Job Title- Sr. SW Engineer- LLM Evaluation & Repository Validation
Duration- Part-time- Short-term
Remote- Canada
Full stack (Backend - Java, Go, Node, Python, C++ &
Frontend - Typescript, JavaScript, jQuery, React, Vue, Angular).
Role Overview — What Does a Typical Day Look Like?
Work across multiple different projects to improve LLM performance on code: sample projects
- Leading and delivering end-to-end agent use cases such as home automation agents, coding copilots, or creative design assistants.
- Collaborate with the team to identify edge cases and ambiguities in model behavior.
- Review and compare 3–4 model-generated code responses per task using a structured ranking system.
- Evaluate code diffs for correctness, code quality, style, and efficiency. Provide clear, detailed rationales explaining the reasoning behind each ranking decision.

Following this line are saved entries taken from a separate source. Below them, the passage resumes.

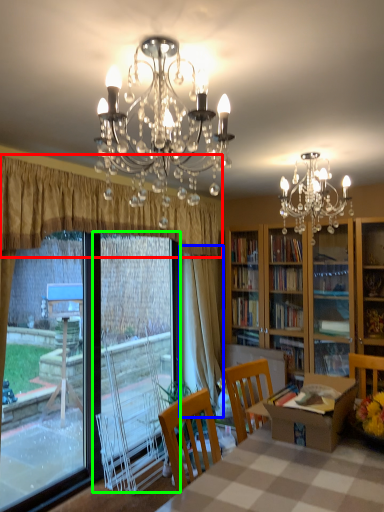 Question: Which is nearer to the curtain (highlighted by a red box)? curtain (highlighted by a blue box) or screen door (highlighted by a green box).

Choices:
 (A) curtain
 (B) screen door

Answer: (A) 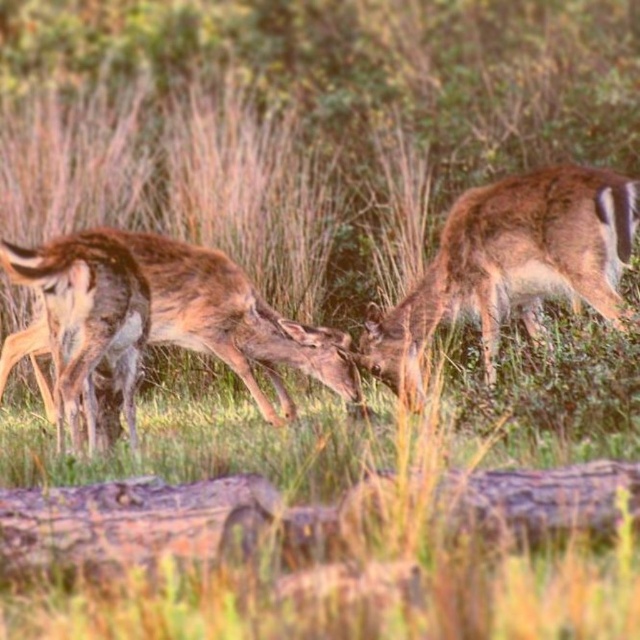 You are a wildlife photographer aiming to capture a photo of the brown furry deer at right and the brown fur deer at center in the same frame. Given that your camera has a maximum focus range of 3 feet, will you be able to include both deer in the shot?

The brown furry deer at right and brown fur deer at center are 3.76 feet apart from each other, which exceeds the camera maximum focus range of 3 feet. Therefore, it will be difficult to capture both deer in the same focused frame. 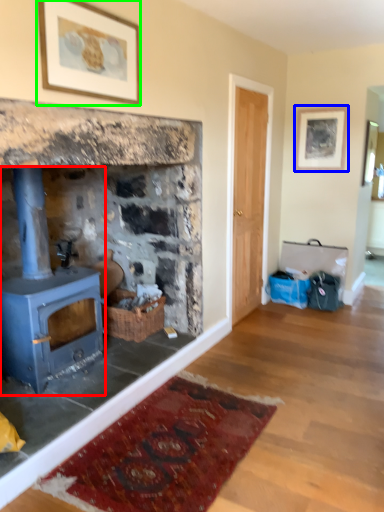 Question: Estimate the real-world distances between objects in this image. Which object is closer to wood burning stove (highlighted by a red box), picture frame (highlighted by a blue box) or picture frame (highlighted by a green box)?

Choices:
 (A) picture frame
 (B) picture frame

Answer: (B) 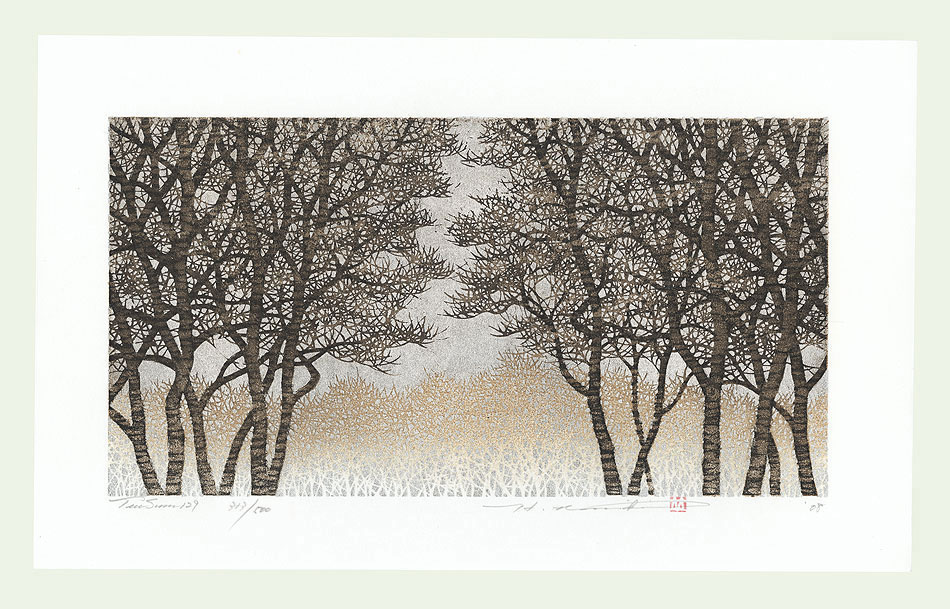 Locate an element on the screen. This screenshot has width=950, height=609. white mounting for the piece of art is located at coordinates (557, 79). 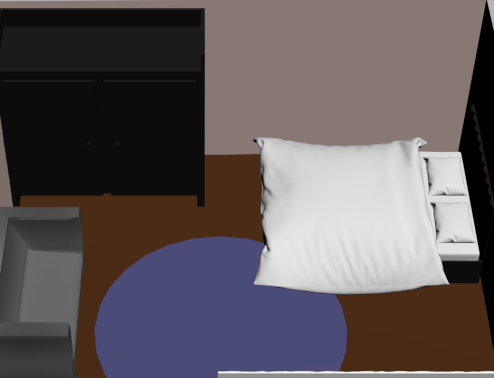 Identify the location of handles. The image size is (494, 378). (117, 142), (90, 144).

Required Skills & Experience
- Strong expertise in building full-stack applications and deploying scalable, production-grade software using modern languages and tools.
- Deep understanding of software architecture, design, development, debugging, and code quality/review assessment.
- Proven ability to review code diffs and evaluate correctness, maintainability, and efficiency.
- Excellent oral and written communication skills for clear, structured evaluation rationales.